119. Magic Pairs
time limit per test: 0.5 sec.
memory limit per test: 4096 KB
“Prove that for any integer X and Y if 5X+4Y is divided by 23 than 3X+7Y is divided by 23 too.” The task is from city Olympiad in mathematics in Saratov, Russia for schoolchildren of 8-th form. 2001-2002 year.

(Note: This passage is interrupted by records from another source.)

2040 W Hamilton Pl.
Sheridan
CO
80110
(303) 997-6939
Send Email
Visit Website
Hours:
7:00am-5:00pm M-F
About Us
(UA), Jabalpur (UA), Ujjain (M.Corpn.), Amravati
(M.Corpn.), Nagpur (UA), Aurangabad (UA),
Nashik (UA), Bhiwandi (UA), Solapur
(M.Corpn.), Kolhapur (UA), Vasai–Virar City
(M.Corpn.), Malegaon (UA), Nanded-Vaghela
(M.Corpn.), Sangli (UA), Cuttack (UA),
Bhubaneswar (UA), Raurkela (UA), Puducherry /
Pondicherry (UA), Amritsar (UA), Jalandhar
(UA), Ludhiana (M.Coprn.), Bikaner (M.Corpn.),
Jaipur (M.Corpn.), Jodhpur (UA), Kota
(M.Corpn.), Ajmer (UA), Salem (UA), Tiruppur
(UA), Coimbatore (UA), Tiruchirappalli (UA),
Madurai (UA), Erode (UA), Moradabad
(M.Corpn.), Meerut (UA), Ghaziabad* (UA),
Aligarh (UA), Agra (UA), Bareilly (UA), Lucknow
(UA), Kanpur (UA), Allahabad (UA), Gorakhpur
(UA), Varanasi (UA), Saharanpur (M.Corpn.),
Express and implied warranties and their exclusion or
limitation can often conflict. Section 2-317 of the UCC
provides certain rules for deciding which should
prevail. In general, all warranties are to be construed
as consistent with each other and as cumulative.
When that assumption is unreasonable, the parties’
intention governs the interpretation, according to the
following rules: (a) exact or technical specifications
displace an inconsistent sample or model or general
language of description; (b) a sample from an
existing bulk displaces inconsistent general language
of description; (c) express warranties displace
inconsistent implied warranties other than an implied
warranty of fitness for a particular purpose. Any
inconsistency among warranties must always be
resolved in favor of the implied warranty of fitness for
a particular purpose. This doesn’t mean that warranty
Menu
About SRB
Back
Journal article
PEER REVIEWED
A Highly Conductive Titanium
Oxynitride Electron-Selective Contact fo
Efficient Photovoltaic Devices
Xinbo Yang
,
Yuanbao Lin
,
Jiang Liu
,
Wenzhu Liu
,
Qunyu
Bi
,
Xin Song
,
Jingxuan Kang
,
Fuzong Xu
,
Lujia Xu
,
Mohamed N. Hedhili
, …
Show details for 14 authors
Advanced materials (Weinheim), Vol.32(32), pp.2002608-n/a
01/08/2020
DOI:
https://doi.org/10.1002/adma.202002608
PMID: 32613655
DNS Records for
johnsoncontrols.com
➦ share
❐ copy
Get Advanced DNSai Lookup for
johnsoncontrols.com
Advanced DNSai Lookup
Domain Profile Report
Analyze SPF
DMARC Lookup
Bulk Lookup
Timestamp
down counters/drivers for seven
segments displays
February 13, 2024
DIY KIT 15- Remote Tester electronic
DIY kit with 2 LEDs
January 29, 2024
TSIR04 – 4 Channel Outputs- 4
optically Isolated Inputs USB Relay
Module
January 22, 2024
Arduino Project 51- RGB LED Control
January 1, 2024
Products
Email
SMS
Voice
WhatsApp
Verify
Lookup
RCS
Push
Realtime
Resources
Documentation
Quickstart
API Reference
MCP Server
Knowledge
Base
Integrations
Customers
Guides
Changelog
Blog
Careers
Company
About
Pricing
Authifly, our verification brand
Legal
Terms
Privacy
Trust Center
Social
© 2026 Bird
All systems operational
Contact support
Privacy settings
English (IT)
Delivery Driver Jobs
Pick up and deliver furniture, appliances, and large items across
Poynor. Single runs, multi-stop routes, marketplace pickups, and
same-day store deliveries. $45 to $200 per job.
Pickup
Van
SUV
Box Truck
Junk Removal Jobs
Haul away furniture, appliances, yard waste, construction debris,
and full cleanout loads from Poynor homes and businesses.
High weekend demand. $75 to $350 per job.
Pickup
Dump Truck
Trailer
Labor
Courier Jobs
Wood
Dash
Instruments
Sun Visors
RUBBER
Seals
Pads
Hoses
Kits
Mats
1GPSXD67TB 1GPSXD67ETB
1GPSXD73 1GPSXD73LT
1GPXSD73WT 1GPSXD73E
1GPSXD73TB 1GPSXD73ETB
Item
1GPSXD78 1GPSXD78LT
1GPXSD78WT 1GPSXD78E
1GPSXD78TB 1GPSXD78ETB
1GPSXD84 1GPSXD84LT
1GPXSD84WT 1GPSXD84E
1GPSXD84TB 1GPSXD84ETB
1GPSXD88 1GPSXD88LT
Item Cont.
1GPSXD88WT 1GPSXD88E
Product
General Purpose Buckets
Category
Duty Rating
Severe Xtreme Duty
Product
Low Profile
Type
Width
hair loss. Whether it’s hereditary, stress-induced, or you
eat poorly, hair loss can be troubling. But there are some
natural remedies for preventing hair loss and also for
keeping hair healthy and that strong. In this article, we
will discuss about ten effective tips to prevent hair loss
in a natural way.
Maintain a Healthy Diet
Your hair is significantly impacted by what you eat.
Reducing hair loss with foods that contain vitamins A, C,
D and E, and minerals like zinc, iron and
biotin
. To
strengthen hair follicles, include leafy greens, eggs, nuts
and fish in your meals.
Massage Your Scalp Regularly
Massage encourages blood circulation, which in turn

For given N and pair (A0, B0) find all pairs (A, B) such that for any integer X and Y if A0X+B0Y is divided by N then AX+BY is divided by N too (0<=A,B<N).
Input
Each input consists of positive integer numbers N, A0 and B0 (N,A0,B0£ 10000) separated by whitespaces.
Output
Write number of pairs (A, B) to the first line of output. Write each pair on a single line in order of non-descreasing A (and B in case of equal A). Separate numbers by single space.
Sample Input
3 1 2
Sample Output
3 0 0 1 2 2 1
//started 22:24
//read error 1 23:15
//read answer 0:41 晕,既然a0x+b0y|n,ax+by|k*n,直接乘上k再modn即可....
#include <cstdio>
#include <cstring>
#include <algorithm>
using namespace std;
int extgcd(int a,int b,int &x,int &y){
int d=a;
if(b!=0){
d=extgcd(b,a%b,y,x);
y-=(a/b)*x;
}
else {
x=1;y=0;
}
return d;
}
typedef pair<int ,int> P;
P heap[10001];
int cnt;
int main(){
int n,a0,b0;
scanf("%d%d%d",&n,&a0,&b0);
int ty,tx,tmp1,tmp2;
int abgcd=extgcd(a0,b0,tx,ty);
int nabgcd=extgcd(abgcd,n,tmp1,tmp2);
n=n/nabgcd;
a0=a0/nabgcd;
b0=b0/nabgcd;
for(int i=0;i<n;i++){
int a=a0*i%n;
int b=b0*i%n;
heap[i]=P(a,b);
}
sort(heap,heap+n);
printf("%d\n",n);//必然有n个解
for(int i=0;i<n;i++){
printf("%d %d\n",heap[i].first*nabgcd,heap[i].second*nabgcd);
}
return 0;
}